Principes généraux du viager : parier sur la mort du vendeur

Le titre est un peu dur mais reflète bien la réalité, la vente en viager est un contrat ou l’acheteur (appelé également débitrentier) va devenir propriétaire d’un bien immobilier à la mort du vendeur (appelé crédirentier) contre une rémunération habituellement fixée en deux parties :

  • le bouquet : une somme fixe représentant entre 10% et 40% du prix réel du bien, versée à la conclusion du contrat
  • la rente : une somme récurrente (habituellement mensuelle) versée au vendeur pendant la durée du viager et jusqu’à sa mort

Voilà pour l’essentiel, dans les détails sachez que le viager peut être conclu sur deux têtes (Monsieur et Madame) et se fait habituellement via une formule en viager occupé, c’est à dire que le vendeur continue à habiter le bien pendant la durée du viager.

Le viager occupé est défini en opposition au viager libre où le vendeur vous laisse disposez du bien que vous pourrez louer pendant la durée du viager, l’acheteur ne récupérant la pleine propriété du bien qu’à la mort du vendeur.

Un viager bénéfique au vendeur, une mauvaise affaire pour l’acheteur

Pour le vendeur : monétiser son patrimoine en conservant son logement

Le système du viager présente des bénéfices évidents pour le vendeur qui souhaiterait améliorer son niveau de vie tout en conservant son logement. Elle lui permet de monétiser son patrimoine à l’instant t, mais se fait évidemment au détriment d’éventuels héritiers qui ne récupéreront pas le bien.

Par rapport à une vente, le viager a l’avantage de permettre au vendeur de conserver son logement auquel il s’est habitué et de limiter les frais de transaction en procédant à une éventuelle vente simple pour racheter un logement plus petit.

Pour l’acheteur : un produit dérivé sur l’espérance de vie du vendeur

Pour l’acheteur l’achat en viager nous semble beaucoup moins intéressants. En effet la combinaison bouquet + rente est calculée de telle sorte que les sommes versées par l’acheteur correspondent au prix réel du bien si le vendeur décède à son espérance de vie moyenne.
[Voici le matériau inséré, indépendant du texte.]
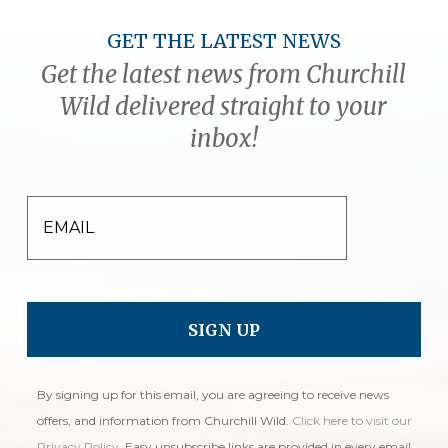
GET THE LATEST NEWS
Get the latest news from Churchill
Wild delivered straight to your
inbox!
EMAIL
By signing up for this email, you are agreeing to receive news
offers, and information from Churchill Wild.
Click here to visit our
Privacy Policy
. Easy unsubscribe links are provided in every email.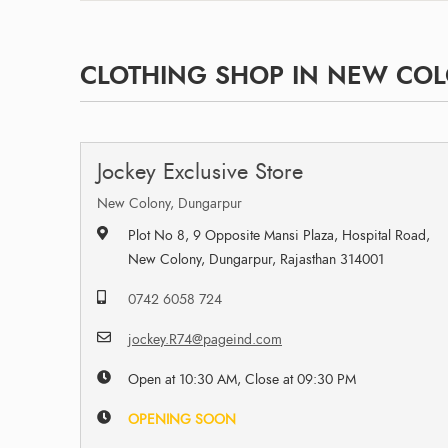
CLOTHING SHOP IN NEW COL
Jockey Exclusive Store
New Colony, Dungarpur
Plot No 8, 9 Opposite Mansi Plaza, Hospital Road,
New Colony, Dungarpur, Rajasthan 314001
0742 6058 724
jockey.R74@pageind.com
Open at 10:30 AM, Close at 09:30 PM
OPENING SOON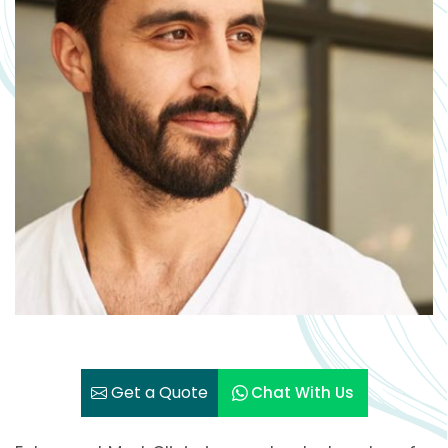
Get a Quote
Chat With Us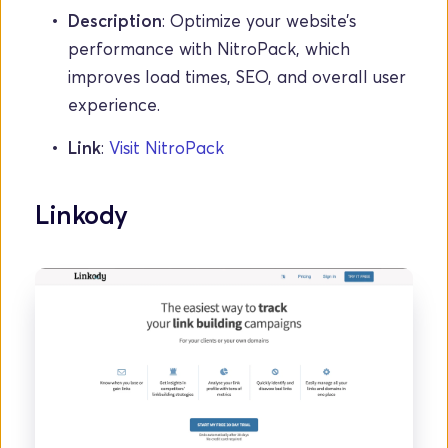
Description
: Optimize your website’s 
performance with NitroPack, which 
improves load times, SEO, and overall user 
experience.
Link
: 
Visit NitroPack
Linkody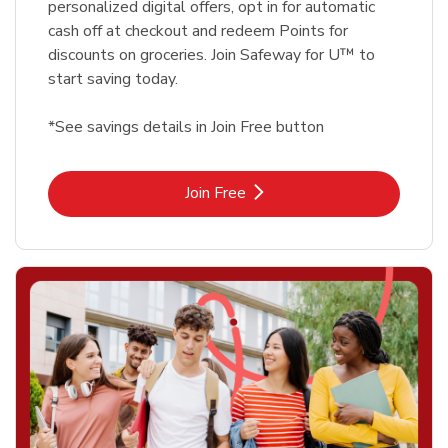
personalized digital offers, opt in for automatic
cash off at checkout and redeem Points for
discounts on groceries. Join Safeway for U™ to
start saving today.
*See savings details in Join Free button
Link Opens in New Tab
Join Free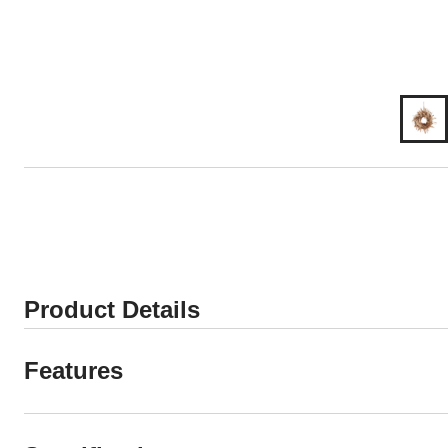
Product Details
Features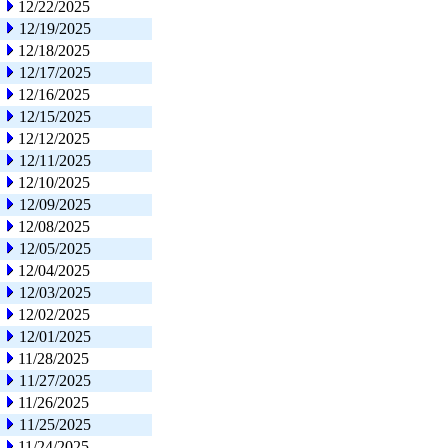
12/22/2025
12/19/2025
12/18/2025
12/17/2025
12/16/2025
12/15/2025
12/12/2025
12/11/2025
12/10/2025
12/09/2025
12/08/2025
12/05/2025
12/04/2025
12/03/2025
12/02/2025
12/01/2025
11/28/2025
11/27/2025
11/26/2025
11/25/2025
11/24/2025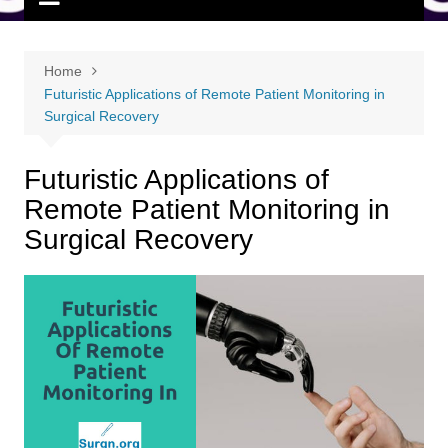
Home
Futuristic Applications of Remote Patient Monitoring in
Surgical Recovery
Futuristic Applications of
Remote Patient Monitoring in
Surgical Recovery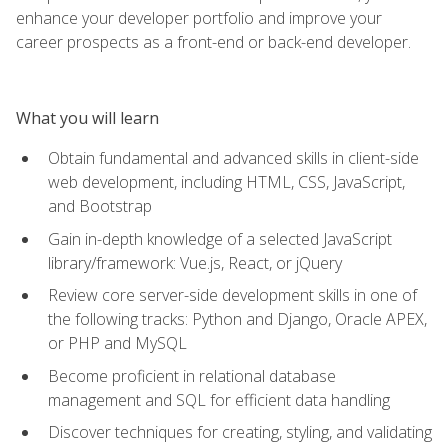
enhance your developer portfolio and improve your
career prospects as a front-end or back-end developer.
What you will learn
Obtain fundamental and advanced skills in client-side
web development, including HTML, CSS, JavaScript,
and Bootstrap
Gain in-depth knowledge of a selected JavaScript
library/framework: Vue.js, React, or jQuery
Review core server-side development skills in one of
the following tracks: Python and Django, Oracle APEX,
or PHP and MySQL
Become proficient in relational database
management and SQL for efficient data handling
Discover techniques for creating, styling, and validating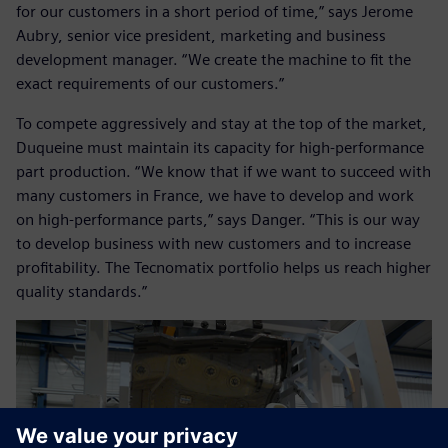
for our customers in a short period of time,” says Jerome
Aubry, senior vice president, marketing and business
development manager. “We create the machine to fit the
exact requirements of our customers.”
To compete aggressively and stay at the top of the market,
Duqueine must maintain its capacity for high-performance
part production. “We know that if we want to succeed with
many customers in France, we have to develop and work
on high-performance parts,” says Danger. “This is our way
to develop business with new customers and to increase
profitability. The Tecnomatix portfolio helps us reach higher
quality standards.”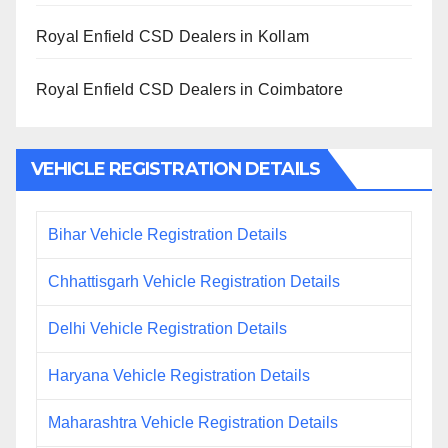
Royal Enfield CSD Dealers in Kollam
Royal Enfield CSD Dealers in Coimbatore
VEHICLE REGISTRATION DETAILS
Bihar Vehicle Registration Details
Chhattisgarh Vehicle Registration Details
Delhi Vehicle Registration Details
Haryana Vehicle Registration Details
Maharashtra Vehicle Registration Details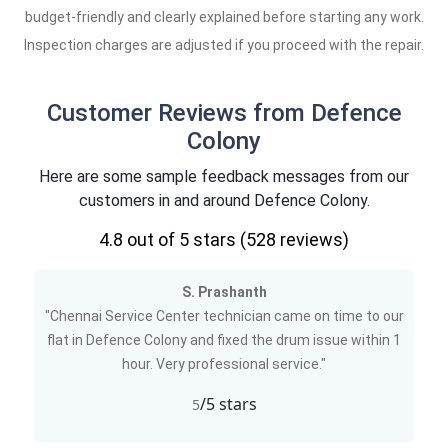
budget-friendly and clearly explained before starting any work.
Inspection charges are adjusted if you proceed with the repair.
Customer Reviews from Defence
Colony
Here are some sample feedback messages from our
customers in and around Defence Colony.
4.8
out of 5 stars (
528
reviews)
S. Prashanth
"Chennai Service Center technician came on time to our
flat in Defence Colony and fixed the drum issue within 1
hour. Very professional service."
/5 stars
5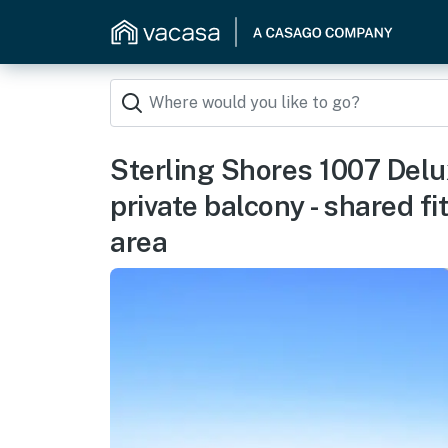
Sterling Shores 1007 Delu
private balcony - shared 
area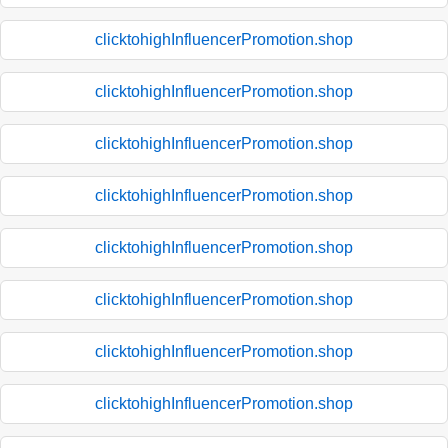
clicktohighInfluencerPromotion.shop
clicktohighInfluencerPromotion.shop
clicktohighInfluencerPromotion.shop
clicktohighInfluencerPromotion.shop
clicktohighInfluencerPromotion.shop
clicktohighInfluencerPromotion.shop
clicktohighInfluencerPromotion.shop
clicktohighInfluencerPromotion.shop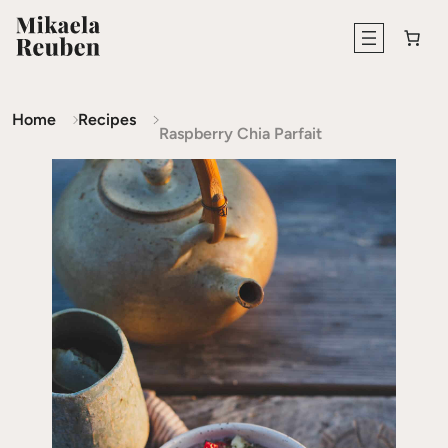
Home
Recipes
Raspberry Chia Parfait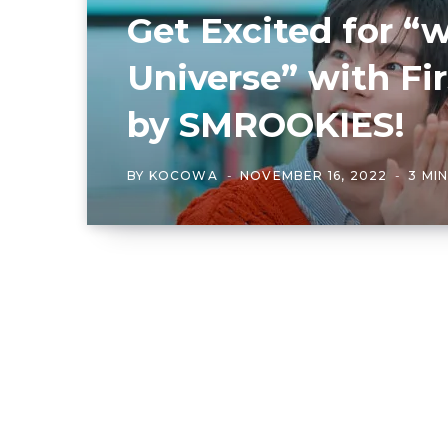
Get Excited for 
Universe” with Fi
by SMROOKIES!
BY
KOCOWA
NOVEMBER 16, 2022
3 MI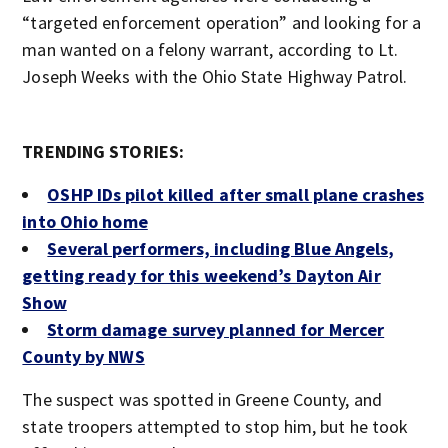
“targeted enforcement operation” and looking for a
man wanted on a felony warrant, according to Lt.
Joseph Weeks with the Ohio State Highway Patrol.
TRENDING STORIES:
OSHP IDs pilot killed after small plane crashes
into Ohio home
Several performers, including Blue Angels,
getting ready for this weekend’s Dayton Air
Show
Storm damage survey planned for Mercer
County by NWS
The suspect was spotted in Greene County, and
state troopers attempted to stop him, but he took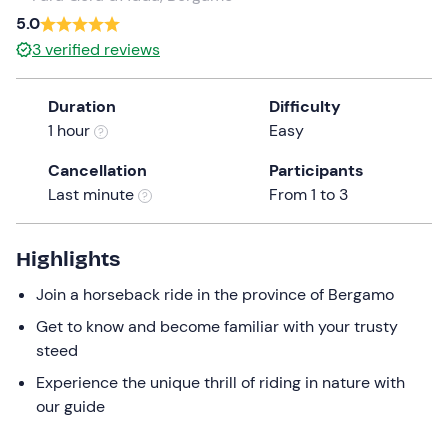
5.0
the
question
3
verified reviews
mark
key
Duration
Difficulty
to
1 hour
Easy
get
the
Cancellation
Participants
keyboard
Last minute
From 1 to 3
shortcuts
for
Highlights
changing
dates.
Join a horseback ride in the province of Bergamo
Get to know and become familiar with your trusty
steed
Experience the unique thrill of riding in nature with
our guide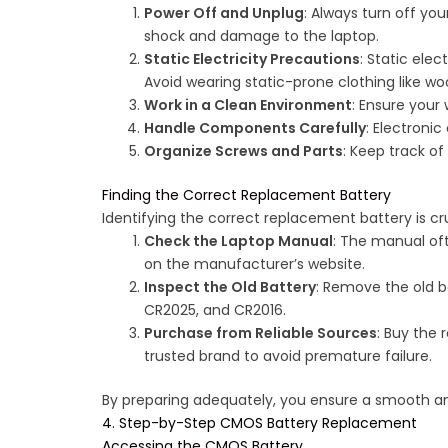
Power Off and Unplug
: Always turn off yo
shock and damage to the laptop.
Static Electricity Precautions
: Static ele
Avoid wearing static-prone clothing like woo
Work in a Clean Environment
: Ensure your
Handle Components Carefully
: Electroni
Organize Screws and Parts
: Keep track o
Finding the Correct Replacement Battery
Identifying the correct replacement battery is cru
Check the Laptop Manual
: The manual oft
on the manufacturer’s website.
Inspect the Old Battery
: Remove the old 
CR2025, and CR2016.
Purchase from Reliable Sources
: Buy the 
trusted brand to avoid premature failure.
By preparing adequately, you ensure a smooth 
4. Step-by-Step CMOS Battery Replacement
Accessing the CMOS Battery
Plusieurs inconvénients évidents nous sautent aux yeux à la lecture de ce mode de calcul :

  1. une anti-sélection des vendeurs qui se savent en mauvaise santé et qui donc ne vont pas se diriger vers le viager
  2. une espérance de vie qui (heureusement) augmente constamment en fonction des progrès de la médecine; il est donc probable que l’espérance de vie d’un homme de 60 ans en 2018 soit supérieure au 82 ans donnée par l’Insee en 2015.
  3. un pari risqué sur un marché en plein boom, puisque les prix sont plutôt sur une courbe haute, le risque existe donc que vous achetiez un bien aujourd’hui dont le prix baisse quand vous le récupérez dans 20 ans
  4. un contrat non liquide qui vous empêche de sortir simplement du contrat si votre vie ou vos besoins de financement change
  5. Nous ne parlons même pas ici du taux de rendement général de l’investissement. En effet sur une période de 20 ans si vous versez des rentes chaque année et que in fine le vendeur meurt à l’espérance et que vous récupérez un bien dont la valeur n’a pas changé, vous devriez comparer vos versements sur 20 ans à un autre investissement qui vous aurait rapport 2-3% / an sans risque sur la même période (voire plus si les taux remontent)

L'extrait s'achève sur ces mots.